Les religieuses ont enduré cent onze sermons des « prédicateurs » luthériens, mais elles ne se sont pas effondrées. Alors le conseil municipal se lasse et n’envoie plus ses « formateurs » et passe aux menaces et aux lois « restrictives ». C’était la Semaine Sainte 1525 : « Quand le curateur Nutzel vit qu’il ne pourrait jamais vaincre ma résistance, il changea de tactique et me parla d’un grand soulèvement de paysans très nombreux en révolte pour piller les couvents et mettre à mort les religieux et religieuses… et que nous ne devions pas donner l’occasion d’un grand massacre ».

Le lendemain de Pâques, tout culte catholique est interdit dans la ville. Par la suite, de nombreux Augustins (anciens frères augustins de Luther), Carmes et Chartreux… quittent l’habit et la vie religieuse, célèbrent les offices à leur guise, beaucoup prendront femme. Les Clarisses sont menacées de pillage sous la menace d’un fusil : « Nous sommes devenues pour tous un objet de mépris, plus que des femmes de la rue… Il ne devait plus y avoir de différence entre les clercs et les laïcs ». Mère Caritas rapporte avec précision les disputes qu’elle a soutenues avec une préparation théologique exceptionnelle, témoignant de lucidité et d’héroïsme : « réfractaire » et « insurgée » contre toute hérésie.

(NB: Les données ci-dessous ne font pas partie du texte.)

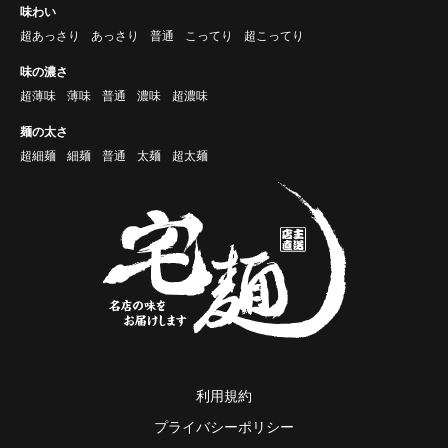
味わい
超あっさり
あっさり
普通
こってり
超こってり
味の濃さ
超薄味
薄味
普通
濃味
超濃味
麺の太さ
超細麺
細麺
普通
太麺
超太麺
利用規約
プライバシーポリシー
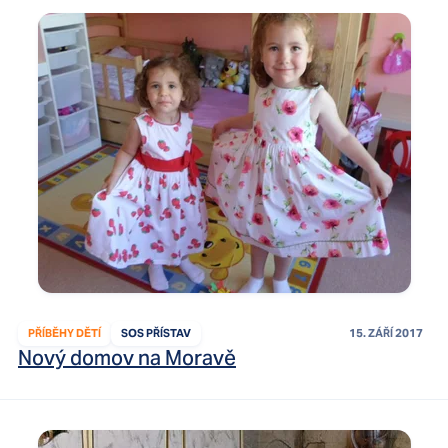
PŘÍBĚHY DĚTÍ
SOS PŘÍSTAV
15. ZÁŘÍ 2017
Nový domov na Moravě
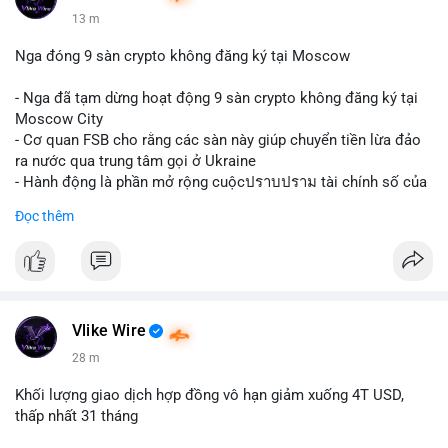
13 m
Nga đóng 9 sàn crypto không đăng ký tại Moscow
- Nga đã tạm dừng hoạt động 9 sàn crypto không đăng ký tại
Moscow City
- Cơ quan FSB cho rằng các sàn này giúp chuyển tiền lừa đảo
ra nước qua trung tâm gọi ở Ukraine
- Hành động là phần mở rộng cuộcปราบปราม tài chính số của
Nga
Đọc thêm
$btc $eth
#vlikevn
#titanbot
📰 Nguồn: Cointelegraph
Vlike Wire
28 m
Khối lượng giao dịch hợp đồng vô hạn giảm xuống 4T USD,
thấp nhất 31 tháng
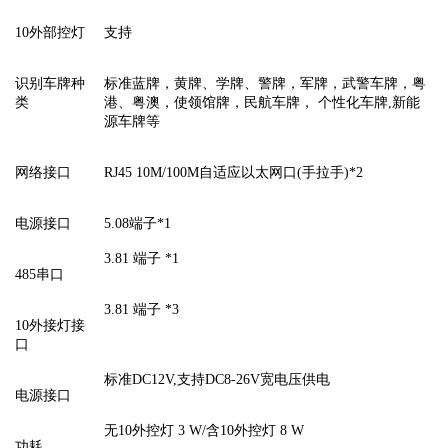
10外部控灯
支持
识别车牌种
标准蓝牌，黄牌、学牌、警牌，军牌，武警车牌，粤
类
港、粤澳，使领馆牌，民航车牌， 个性化车牌,新能
源车牌等
网络接口
RJ45 10M/100M自适应以太网口(手拉手)*2
电源接口
5.08端子*1
3.81 端子 *1
485串口
3.81 端子 *3
10外接灯接
口
标准DC12V,支持DC8-26V宽电压供电
电源接口
无10外控灯 3 W/含10外控灯 8 W
功耗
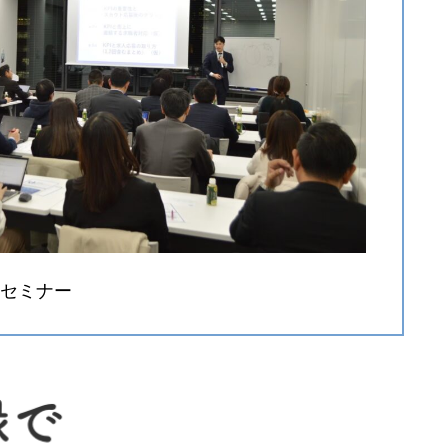
のセミナー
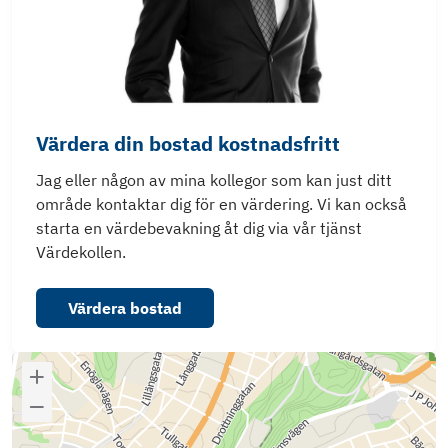
Värdera din bostad kostnadsfritt
Jag eller någon av mina kollegor som kan just ditt
område kontaktar dig för en värdering. Vi kan också
starta en värdebevakning åt dig via vår tjänst
Värdekollen.
Värdera bostad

En 1525, l’abbesse réunit le chapitre de toutes les moniales et leur demande ce qu’elles doivent faire : « Elles étaient toutes du même avis et me répondirent qu’elles ne se laisseraient jamais égarer par les nouvelles doctrines, au prix de n’importe quelle souffrance ; qu’elles ne se sépareraient jamais de notre sainte Église catholique ; qu’elles n’abandonneraient jamais la vie monastique. Elles refusèrent la direction de prêtres apostats, préférant rester sans confession et sans communion. Elles ont toutes signé le procès-verbal du chapitre afin de prendre chacune leur part de responsabilité pour les malheurs qui pourraient survenir plus tard à cause de leur choix ».

Même Philippe Melanchthon, le « bras droit » de Luther, rendit visite aux Clarisses de Nuremberg : il fut admiratif et prit congé d’elles avec respect et courtoisie. Le harcèlement dont elles font l’objet les laissait consternées, mais le monastère restait vivant. En 1530, Willibald, frère de l’abbesse, quitta ce monde. Mère Caritas mourut deux ans plus tard, en 1532. Sa sœur Claire, puis sa nièce Catherine lui succédèrent. Toutes sont restées stables comme un roc dans l’Église catholique. La dernière religieuse, Sœur Felicita, âgée de 91 ans, retourna à Dieu en 1591.

Mère Caritas écrivait dans sa « chronique » : « L’Église a été gouvernée jusqu’à présent par l’Esprit Saint. Rien ne nous en séparera. Nous souffrirons ce qu’il plaira à Dieu de nous envoyer. Il vaut mieux souffrir à cause du mal que de laisser faire le mal ».